Em entrevista à BBC, o ex-ministro britânico para o Desenvolvimento da África, Andrew Mitchell, declarou que “os desdobramentos em Darfur – cidade sudanesa dominada pela RSF – possuem todas as marcas de uma limpeza étnica”. Atualmente, o conflito já provocou um dos maiores deslocamentos populacionais do mundo, com quase um quarto da população sudanesa forçada a fugir devido à guerra e à fome generalizada. (Magnólia, 2024)
O Sudão, além de palco de disputas internas, tornou-se alvo de interesses externos estratégicos. O país é rico em petróleo e ouro e ocupa posição geográfica privilegiada, sendo considerado uma “ponte” entre a África e o Oriente Médio. Desde o início do conflito, o grupo mercenário Wagner, financiado pelo Estado russo, forneceu armas a ambos os lados em troca de recursos naturais. Hoje, cerca de 90% da produção aurífera sudanesa é exportada para a Rússia, ampliando sua influência na região. Paralelamente, os Emirados Árabes Unidos (EAU) foram acusados por organizações internacionais, como a ONU e a Anistia Internacional, de vender armas à RSF para expandir sua influência no Chifre da África — acusação negada pelo governo emiradense. O Egito, por sua vez, apoiou o golpe de 2021, alinhando-se às SAF em 2023, por considerar a estabilidade sudanesa crucial para a segurança do Rio Nilo. Contudo, sua dependência econômica dos EAU tem limitado o apoio. Já a Arábia Saudita vem adotando postura diplomática mais neutra, buscando preservar a segurança do Mar Vermelho, rota comercial vital para sua economia. (CNN, 2025)
Assim, a tragédia sudanesa revela-se muito mais do que uma disputa interna: trata-se de um complexo tabuleiro de interesses geopolíticos e econômicos. A abundância de ouro e petróleo, somada à localização estratégica do país, torna-o peça central no cenário internacional. Enquanto a população sudanesa enfrenta uma crise humanitária sem precedentes, potências externas exploram o conflito como oportunidade para expandir poder e riqueza.
Referências:
BBC News. Como ouro virou “maldição” para o Sudão e alimentou confrontos com dezenas de mortos. 18 abr. 2023. Disponível em: <https://www.bbc.com/portuguese/articles/c1eke89wllno>. Acesso em: 12 nov. 2025.

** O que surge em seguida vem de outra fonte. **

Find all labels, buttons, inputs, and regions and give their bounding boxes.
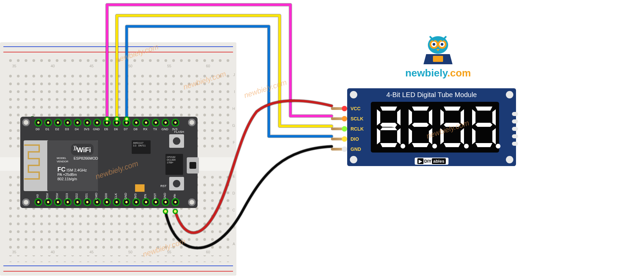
esp-antenna-icon xyxy=(22,143,41,184)
pin-d3: D3 xyxy=(63,128,71,131)
digit-2 xyxy=(407,106,434,148)
micro-usb-port-icon[interactable] xyxy=(187,157,199,174)
esp-pins-top xyxy=(34,119,179,126)
wifi-logo-icon: ))WiFi xyxy=(71,144,94,155)
module-pin-sclk: SCLK xyxy=(331,116,363,121)
svg-marker-26 xyxy=(409,109,412,125)
svg-marker-24 xyxy=(412,123,429,127)
svg-point-11 xyxy=(433,43,435,46)
svg-marker-39 xyxy=(475,143,492,147)
capacitor-icon xyxy=(135,184,145,192)
svg-marker-41 xyxy=(492,109,496,125)
svg-marker-36 xyxy=(461,128,464,144)
usb-serial-ic: CP2102 DCL00X 1708+ xyxy=(165,154,183,175)
svg-rect-7 xyxy=(433,56,443,62)
pin-d0: D0 xyxy=(34,128,42,131)
svg-marker-42 xyxy=(472,128,475,144)
pin-vin: Vin xyxy=(173,192,176,200)
svg-marker-25 xyxy=(412,143,429,147)
pin-d6: D6 xyxy=(112,128,120,131)
svg-marker-32 xyxy=(444,143,461,147)
svg-marker-30 xyxy=(444,107,461,111)
svg-marker-40 xyxy=(472,109,475,125)
svg-marker-33 xyxy=(440,109,444,125)
module-title: 4-Bit LED Digital Tube Module xyxy=(347,91,516,99)
esp-chip-label: ESP8266MOD xyxy=(74,157,98,160)
pin-a0: A0 xyxy=(36,192,39,200)
module-pin-dio: DIO xyxy=(331,136,359,142)
pin-tx: TX xyxy=(151,128,159,131)
pin-d1: D1 xyxy=(44,128,51,131)
svg-marker-21 xyxy=(377,128,380,144)
svg-rect-4 xyxy=(7,255,230,262)
pin-d5: D5 xyxy=(102,128,110,131)
svg-marker-19 xyxy=(377,109,380,125)
digit-4 xyxy=(471,106,497,148)
brand-tld: .com xyxy=(447,67,471,78)
owl-icon xyxy=(416,32,460,66)
svg-marker-18 xyxy=(380,143,397,147)
diyables-logo: ▶DIYables xyxy=(347,158,516,165)
svg-marker-17 xyxy=(380,123,397,127)
flash-button[interactable] xyxy=(169,134,184,148)
pin-d4: D4 xyxy=(73,128,81,131)
watermark: newbiely.com xyxy=(243,78,288,100)
svg-marker-23 xyxy=(412,107,429,111)
pin-3v3: 3V3 xyxy=(83,128,91,131)
module-pin-rclk: RCLK xyxy=(331,126,364,132)
brand-name: newbiely xyxy=(405,67,447,78)
digit-1 xyxy=(376,106,402,148)
svg-marker-22 xyxy=(397,128,401,144)
pin-gnd-bot: GND xyxy=(124,192,127,200)
svg-marker-28 xyxy=(409,128,412,144)
svg-marker-37 xyxy=(475,107,492,111)
seven-segment-display xyxy=(371,102,499,153)
led-digital-tube-module: 4-Bit LED Digital Tube Module VCC SCLK R… xyxy=(347,88,516,166)
flash-button-label: FLASH xyxy=(174,130,184,134)
newbiely-logo: newbiely.com xyxy=(405,32,471,79)
esp-model-label: MODEL VENDOR xyxy=(57,157,68,163)
svg-marker-38 xyxy=(475,123,492,127)
svg-marker-27 xyxy=(429,109,432,125)
reset-button-label: RST xyxy=(160,184,166,188)
module-output-pads xyxy=(512,112,518,146)
svg-marker-20 xyxy=(397,109,401,125)
module-pin-vcc: VCC xyxy=(331,106,361,111)
pin-gnd: GND xyxy=(93,128,100,131)
module-pin-gnd: GND xyxy=(331,146,361,152)
reset-button[interactable] xyxy=(169,177,184,190)
esp8266-nodemcu-board: D0 D1 D2 D3 D4 3V3 GND D5 D6 D7 D8 RX TX… xyxy=(20,117,198,208)
pin-d2: D2 xyxy=(53,128,61,131)
esp-fcc-spec: FC ISM 2.4GHz PA +25dBm 802.11b/g/n xyxy=(57,167,87,181)
pin-gnd2: GND xyxy=(161,128,169,131)
svg-marker-15 xyxy=(380,107,397,111)
pin-d7: D7 xyxy=(122,128,130,131)
pin-rx: RX xyxy=(141,128,149,131)
svg-point-14 xyxy=(441,43,443,46)
voltage-regulator-ic: AMS1117 3.3 DN711 xyxy=(132,140,151,154)
svg-marker-43 xyxy=(492,128,496,144)
pin-d8: D8 xyxy=(132,128,139,131)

CNN Brasil. Entenda a influência de países estrangeiros no conflito do Sudão. 09 nov. 2025. Disponível em: <https://www.cnnbrasil.com.br/internacional/o-que-se-sabe-sobre-a-influencia-estrangeira-no-conflito-do-sudao/>. Acesso em: 13 nov. 2025.
JAMESTOWN. Gold, Arms, and Islam: Understanding the Conflict in Sudan. 28 abr. 2023. Disponível em: <https://jamestown.org/gold-arms-and-islam-understanding-the-conflict-in-sudan/>. Acesso em: 12 nov. 2025.
CNN Brasil. O que está acontecendo no Sudão? Entenda guerra que devasta o país africano. 31 out. 2025. Disponível em: <https://www.cnnbrasil.com.br/internacional/o-que-esta-acontecendo-no-sudao-entenda-guerra-que-devasta-o-pais-africano/>. Acesso em: 12 nov. 2025.
BBC News Brasil. Sudão: por que uma das guerras mais violentas do mundo atrai menos atenção do que outros conflitos? 15 fev. 2024. Disponível em: <https://youtu.be/guh_NYp3SrM?si=SYWTiDAJIlxyJTDc>. Acesso em: 12 nov. 2025.
DIAS, Alexandra Magnólia. Sudão: uma guerra sem fim à vista. Relações Internacionais, n. 84, 2024.